*EXERCISE REQUIREMENTS:* Among the entries below, find each line holding "plan" and return it.

*Collected data:*
↓
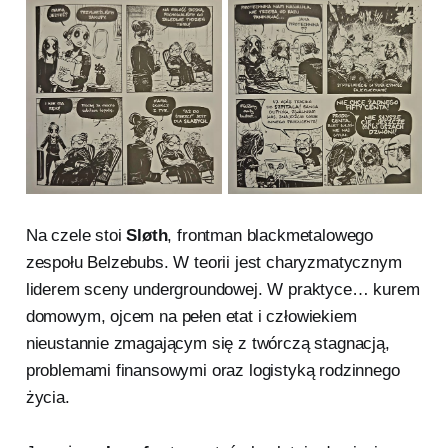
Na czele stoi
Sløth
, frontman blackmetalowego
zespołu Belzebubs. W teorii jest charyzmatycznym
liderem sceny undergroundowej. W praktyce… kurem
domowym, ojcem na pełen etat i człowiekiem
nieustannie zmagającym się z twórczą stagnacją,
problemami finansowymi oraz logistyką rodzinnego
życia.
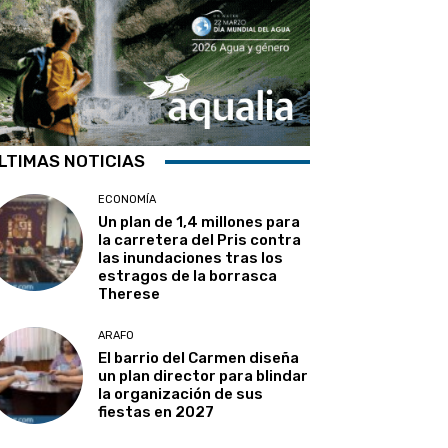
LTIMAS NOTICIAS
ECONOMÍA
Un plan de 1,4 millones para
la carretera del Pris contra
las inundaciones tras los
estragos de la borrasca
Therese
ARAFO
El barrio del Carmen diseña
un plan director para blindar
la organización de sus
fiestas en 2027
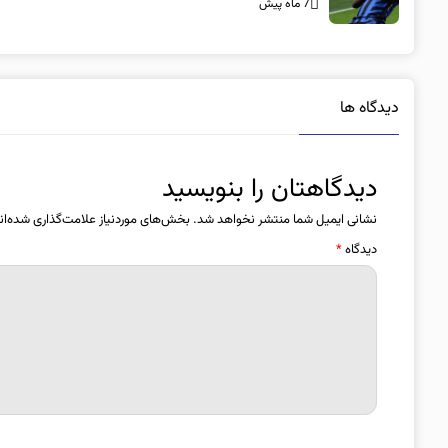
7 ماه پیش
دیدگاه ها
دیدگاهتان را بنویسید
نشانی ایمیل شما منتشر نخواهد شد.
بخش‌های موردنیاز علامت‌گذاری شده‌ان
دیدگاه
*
↑
↓
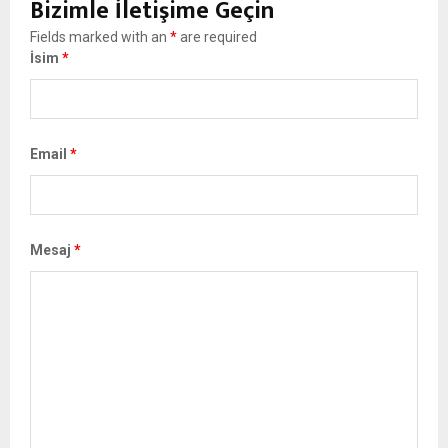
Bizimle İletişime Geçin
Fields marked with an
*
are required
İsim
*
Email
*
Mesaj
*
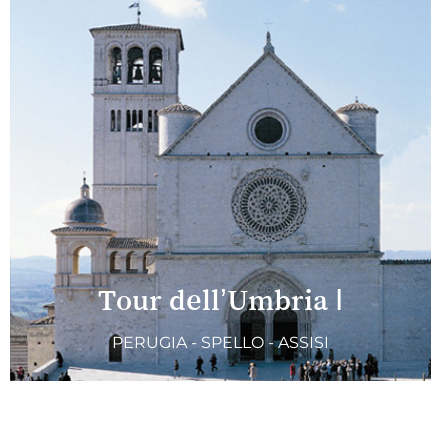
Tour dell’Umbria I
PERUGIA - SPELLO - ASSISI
↑
*ANSWER BOX:*
Un plan de 1,4 millones para
un plan director para blindar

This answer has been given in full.